I actually saw that Kos character himself for the first time last night, in an interview with Brian Lamb from 2005. If you took Michael Kinsley and Andrew Sullivan and combined them and then subtracted their manly attributes, you have yourself a Kos.
Please print out all these articles and save them. Ten years from now, people will all be saying "Daily...what?"
These people have a forum, but are really nothing more than an angry mob. Sorry for them, in democracies angry mobs either disperse or start revolutions. I don’t see a revolution coming, do you?
Also, we should keep in mind that the average voter has no idea who Kos is and has never visited the site. Political junkies and reporters read it, and of course eagerly quote the Bush-bashers who frequent it, but it is but a flyspeck across the larger electorate.
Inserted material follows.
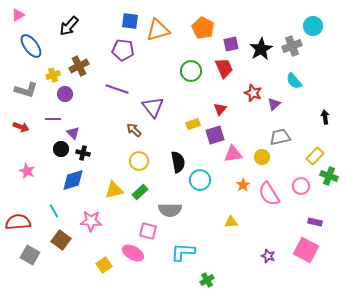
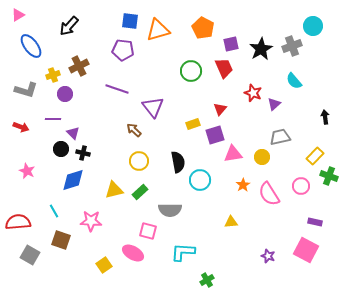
brown square at (61, 240): rotated 18 degrees counterclockwise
Once again, fawning media coverage evidences liberal projection, where the fondest hopes of the far-left reporters all come true thanks to a bunch of kids on computers. Yes, the left wing will have significant control over the primaries, but it should be evident to Democrats that this is not a good thing. Unintended consequences will bite them in the ass...again.
This is American democracy in action and a good thing.
The problem is the biased coverage that this event will receive from the MSM. To cite a negative example, look at the story of the 175 folks who cancelled their subscriptions to the WSJ. Now, news-wise, that was newsworthy only as a small sign that the WSJ subscribers did not give a damn who owned the paper. Observe the spin that the liberal-biased editor had the writer put on the story and consider how his "news judgment" erred on determining whether or not it was “newsworthy”. This same judgment will be brought to bear in Chicago. Because O’reilly must be caricatured to satisfy the needs of the LN, the actual nature of DailyKos will be obscured and the public will come away with a friendly, helpful vision of sane Democrats working within the system, just in a new media, to elect their chosen candidates. The MSM has a duty to depict DailyKos accurately, warts and all. Watch how they are derelict in this duty.